# What the exercise asks
The reply should consist of the full listing, written out exactly.
● ● ●
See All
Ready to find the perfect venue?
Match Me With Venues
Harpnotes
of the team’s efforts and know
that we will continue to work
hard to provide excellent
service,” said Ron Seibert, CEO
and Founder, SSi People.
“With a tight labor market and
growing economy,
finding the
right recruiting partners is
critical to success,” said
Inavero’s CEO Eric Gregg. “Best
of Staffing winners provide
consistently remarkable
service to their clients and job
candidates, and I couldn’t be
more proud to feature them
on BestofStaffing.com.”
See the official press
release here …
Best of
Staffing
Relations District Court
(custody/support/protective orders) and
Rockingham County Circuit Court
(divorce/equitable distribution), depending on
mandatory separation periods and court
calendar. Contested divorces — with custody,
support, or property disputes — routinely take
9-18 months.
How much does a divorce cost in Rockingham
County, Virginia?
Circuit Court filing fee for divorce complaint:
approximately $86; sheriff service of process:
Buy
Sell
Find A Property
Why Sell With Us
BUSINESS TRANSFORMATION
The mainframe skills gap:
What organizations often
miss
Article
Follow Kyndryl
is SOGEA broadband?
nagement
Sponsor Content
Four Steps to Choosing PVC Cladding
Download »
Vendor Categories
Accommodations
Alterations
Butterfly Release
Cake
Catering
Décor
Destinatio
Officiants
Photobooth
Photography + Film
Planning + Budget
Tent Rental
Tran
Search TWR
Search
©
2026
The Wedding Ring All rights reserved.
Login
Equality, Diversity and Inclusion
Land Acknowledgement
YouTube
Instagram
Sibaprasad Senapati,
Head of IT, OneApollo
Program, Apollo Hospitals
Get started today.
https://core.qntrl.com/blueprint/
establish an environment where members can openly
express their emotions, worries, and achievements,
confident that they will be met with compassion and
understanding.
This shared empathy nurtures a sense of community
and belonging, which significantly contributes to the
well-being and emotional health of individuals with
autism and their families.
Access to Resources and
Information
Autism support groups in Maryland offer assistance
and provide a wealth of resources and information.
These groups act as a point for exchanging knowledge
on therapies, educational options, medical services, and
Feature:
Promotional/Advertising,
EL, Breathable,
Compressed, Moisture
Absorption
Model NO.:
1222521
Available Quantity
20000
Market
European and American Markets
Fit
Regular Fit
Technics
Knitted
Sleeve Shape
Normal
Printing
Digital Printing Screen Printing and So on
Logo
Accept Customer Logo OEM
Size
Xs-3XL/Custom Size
● ● ●
# Solution to this problem
See All
Ready to find the perfect venue?
Match Me With Venues
Harpnotes
of the team’s efforts and know
that we will continue to work
hard to provide excellent
service,” said Ron Seibert, CEO
and Founder, SSi People.
“With a tight labor market and
growing economy,
finding the
right recruiting partners is
critical to success,” said
Inavero’s CEO Eric Gregg. “Best
of Staffing winners provide
consistently remarkable
service to their clients and job
candidates, and I couldn’t be
more proud to feature them
on BestofStaffing.com.”
See the official press
release here …
Best of
Staffing
Relations District Court
(custody/support/protective orders) and
Rockingham County Circuit Court
(divorce/equitable distribution), depending on
mandatory separation periods and court
calendar. Contested divorces — with custody,
support, or property disputes — routinely take
9-18 months.
How much does a divorce cost in Rockingham
County, Virginia?
Circuit Court filing fee for divorce complaint:
approximately $86; sheriff service of process:
Buy
Sell
Find A Property
Why Sell With Us
BUSINESS TRANSFORMATION
The mainframe skills gap:
What organizations often
miss
Article
Follow Kyndryl
is SOGEA broadband?
nagement
Sponsor Content
Four Steps to Choosing PVC Cladding
Download »
Vendor Categories
Accommodations
Alterations
Butterfly Release
Cake
Catering
Décor
Destinatio
Officiants
Photobooth
Photography + Film
Planning + Budget
Tent Rental
Tran
Search TWR
Search
©
2026
The Wedding Ring All rights reserved.
Login
Equality, Diversity and Inclusion
Land Acknowledgement
YouTube
Instagram
Sibaprasad Senapati,
Head of IT, OneApollo
Program, Apollo Hospitals
Get started today.
https://core.qntrl.com/blueprint/
establish an environment where members can openly
express their emotions, worries, and achievements,
confident that they will be met with compassion and
understanding.
This shared empathy nurtures a sense of community
and belonging, which significantly contributes to the
well-being and emotional health of individuals with
autism and their families.
Access to Resources and
Information
Autism support groups in Maryland offer assistance
and provide a wealth of resources and information.
These groups act as a point for exchanging knowledge
on therapies, educational options, medical services, and
Feature:
Promotional/Advertising,
EL, Breathable,
Compressed, Moisture
Absorption
Model NO.:
1222521
Available Quantity
20000
Market
European and American Markets
Fit
Regular Fit
Technics
Knitted
Sleeve Shape
Normal
Printing
Digital Printing Screen Printing and So on
Logo
Accept Customer Logo OEM
Size
Xs-3XL/Custom Size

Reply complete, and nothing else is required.